Rabbi Levi Yitzchak Schneerson, of righteous memory, father of the Rebbe, of righteous memory, was considered one of the greatest Talmudic and Kabbalistic scholars of his generation. He served as the chief rabbi of the city of Dnipropetrovsk, Ukraine, during the bloody Bolshevik revolution and the subsequent Communist oppression. Despite terrible persecution directed at religious leaders in those days, he remained fearlessly defiant in strengthening Jewish learning and practice in his city and throughout the Soviet Union. Rabbi Levi Yitzchak was eventually arrested, tortured, and subsequently banished to exile in a remote village in Kazakhstan. His spirit, however, was not extinguished, even while his body was broken and eventually gave way to his early passing.
His selfless efforts for Jews and Judaism even in the face of a sadistic superpower regime determined to leave no trace of them were later tenderly nurtured by his son and disciple, the Rebbe. The Rebbe conducted Soviet Jewry’s affairs clandestinely from afar, and eventually saw the decades of his father’s effort blossom into full bloom upon the fall of the Iron Curtain and the public resurgence of Jewish life there.
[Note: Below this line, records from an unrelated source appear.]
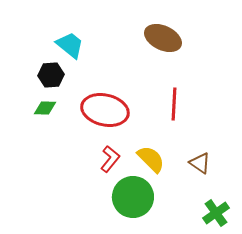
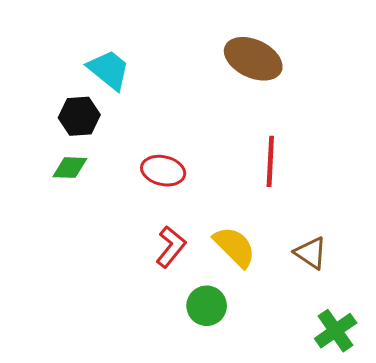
red ellipse: (105, 110) -> (163, 171), size x0.6
green circle: (133, 197) -> (207, 306), size x0.6

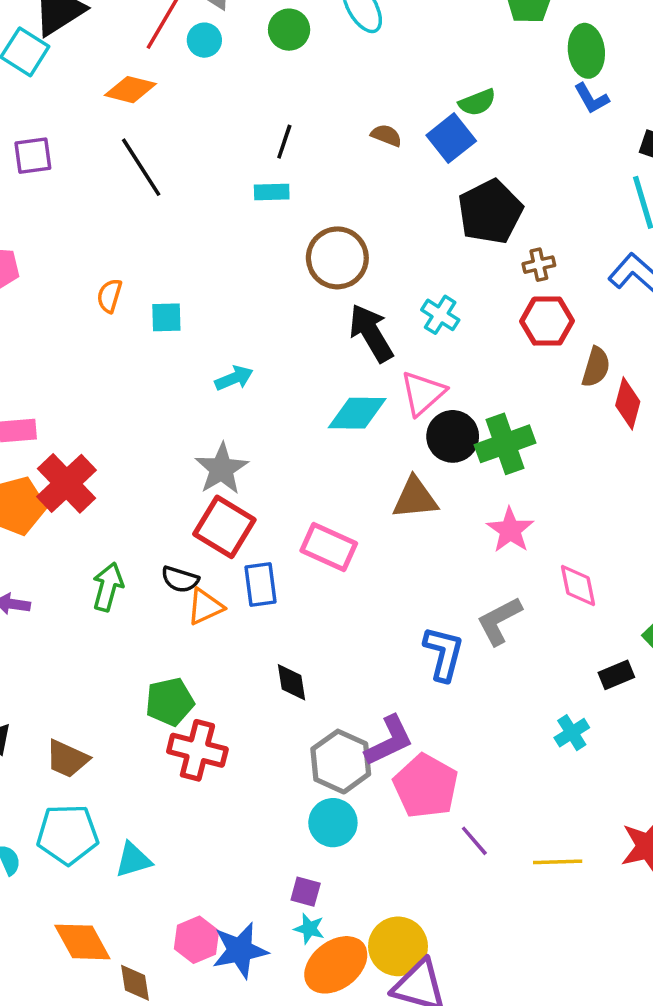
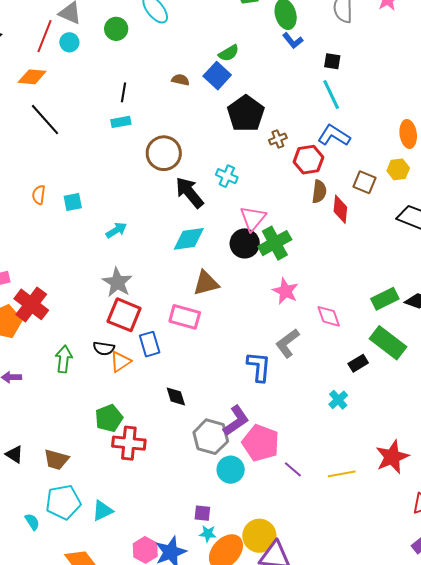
red hexagon: (547, 321) -> (308, 160), moved
pink triangle: (423, 393) -> (253, 218), moved
brown triangle: (415, 498) -> (206, 283), moved
cyan circle: (333, 823) -> (231, 470), moved

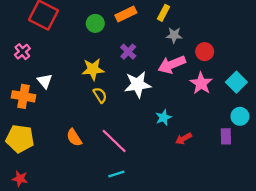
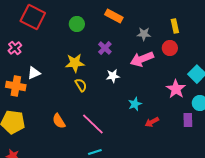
yellow rectangle: (163, 13) -> (175, 26), moved, turned -40
orange rectangle: (126, 14) -> (114, 16), moved, turned 54
white triangle: (45, 81) -> (34, 73), turned 48
pink star: (201, 83) -> (176, 89), moved
white star: (138, 85) -> (113, 76), size x0.6

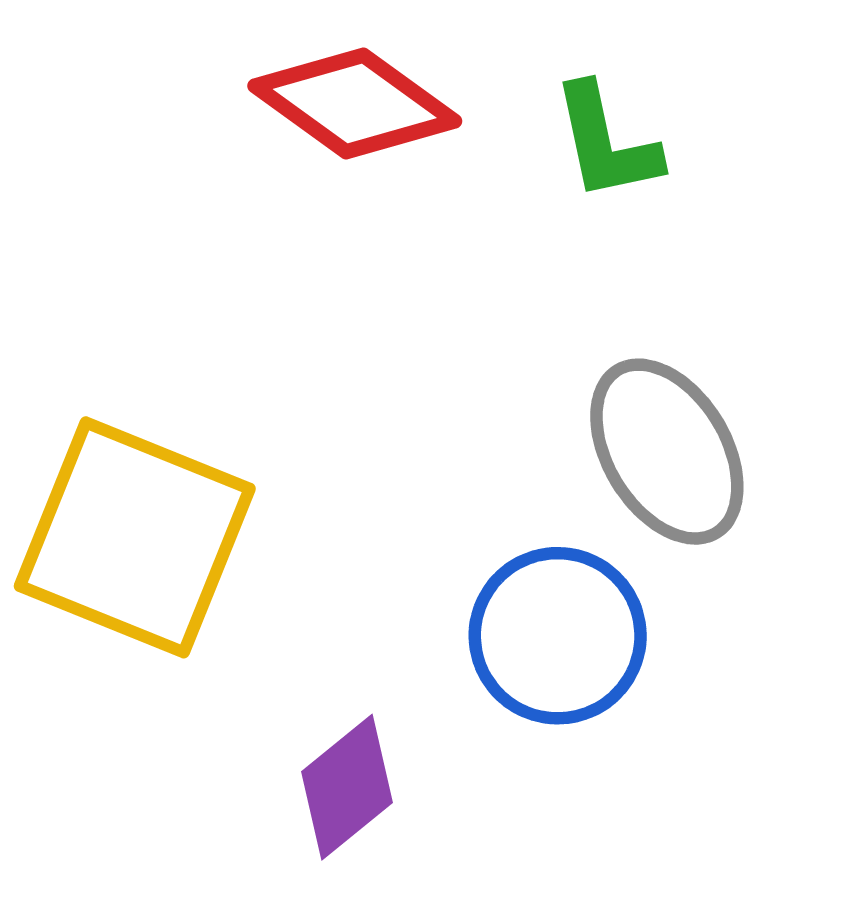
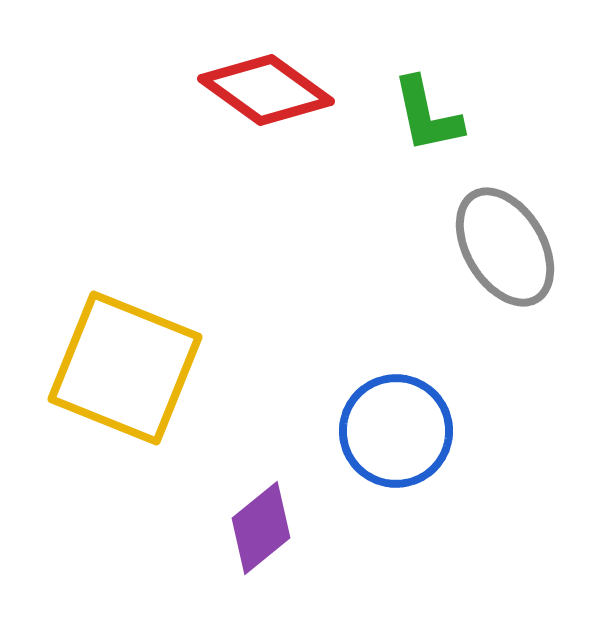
gray ellipse: (667, 452) -> (505, 247), moved

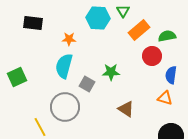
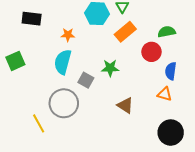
orange rectangle: (139, 30) -> (125, 32), moved
green square: (17, 77) -> (15, 61), moved

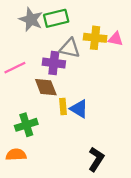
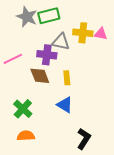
yellow rectangle: (63, 107) -> (67, 78), moved
blue triangle: (79, 109) -> (65, 105), moved
green cross: (26, 125) -> (23, 109), turned -30
orange semicircle: (16, 155) -> (26, 136), moved

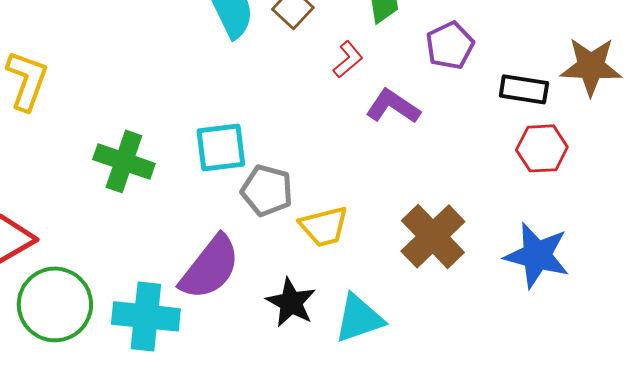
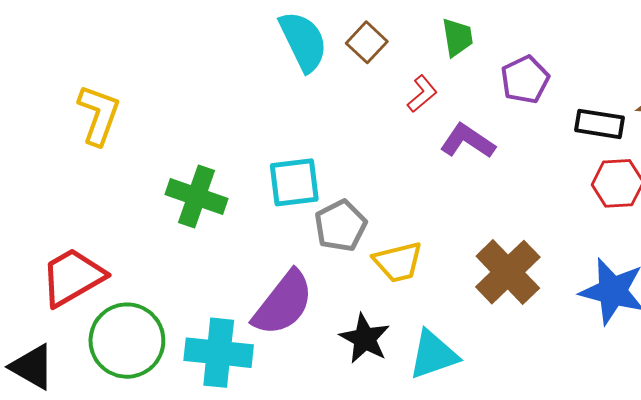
gray pentagon: (267, 190) -> (341, 226), turned 30

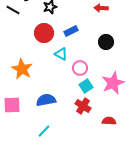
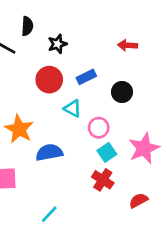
black circle: (106, 42) -> (122, 92), moved
blue semicircle: (46, 100) -> (49, 152), moved
red semicircle: (109, 121) -> (138, 200), turned -32

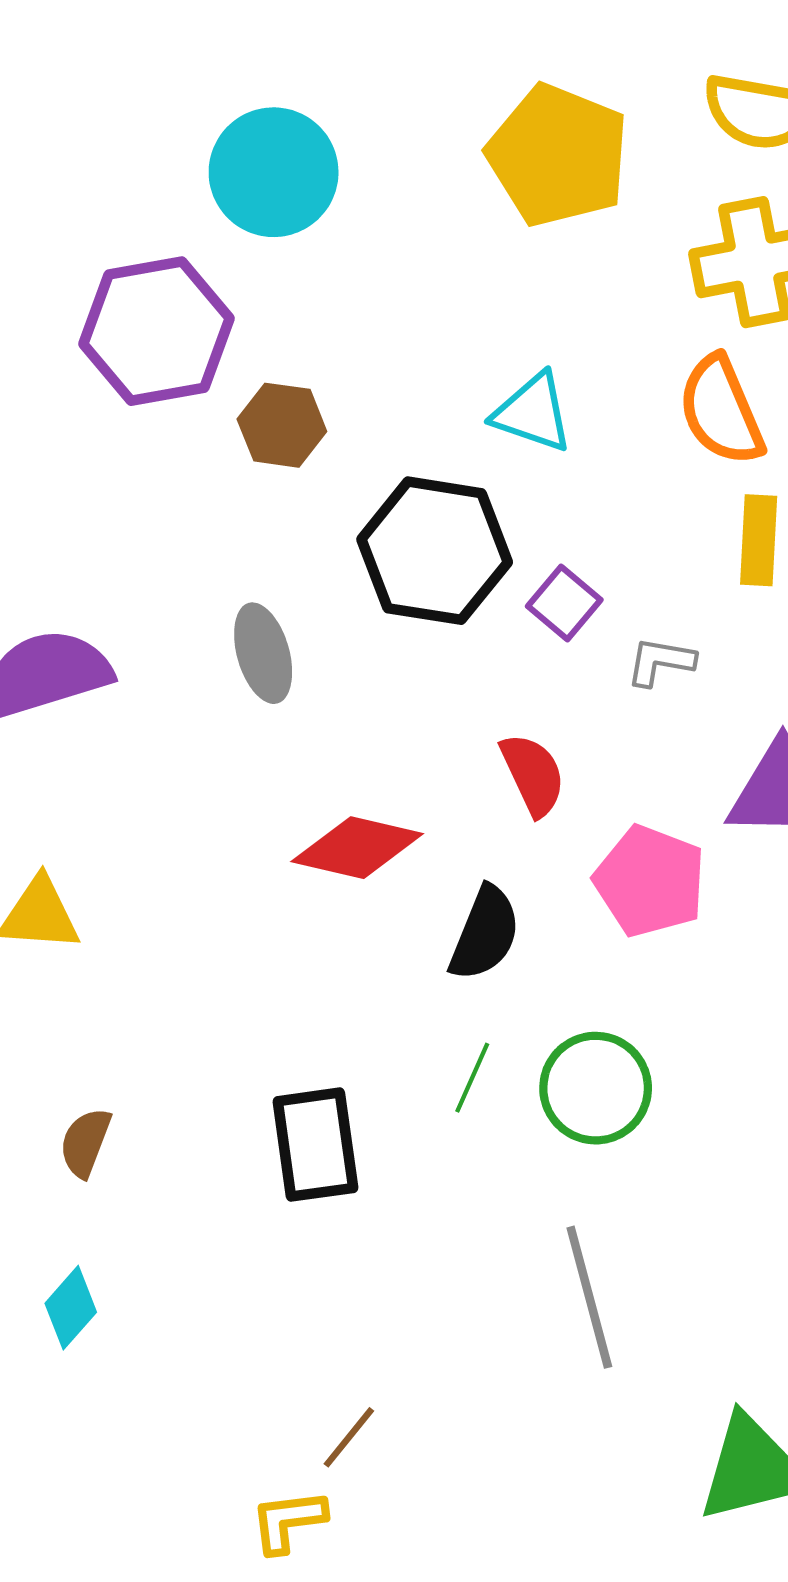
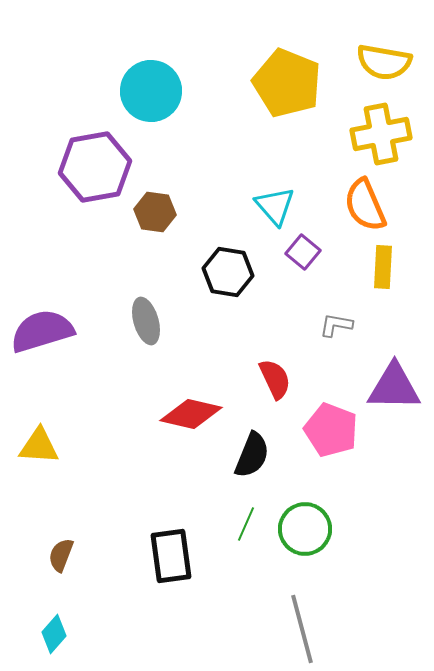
cyan triangle: (533, 413) -> (275, 206), turned 30
black hexagon: (435, 551) -> (228, 272), size x0.7
purple square: (564, 603) -> (303, 252), moved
Soviet Jewry, however, is not alone in the debt of gratitude it owes to Rabbi Levi Yitzchak. His personal example, demonstrating how Judaism will survive against all odds and how we must adhere steadfastly and proudly to its ideals, serves as a shining beacon of inspiration for all of us today, and for all generations to come.
We are likewise collectively indebted to Rabbi Levi Yitzchak and his life’s partner, Rebbetzin Chana, of righteous memory, for giving us the Rebbe, whose application of their teachings and way of life to all the rest of us changed the very course of world Jewry.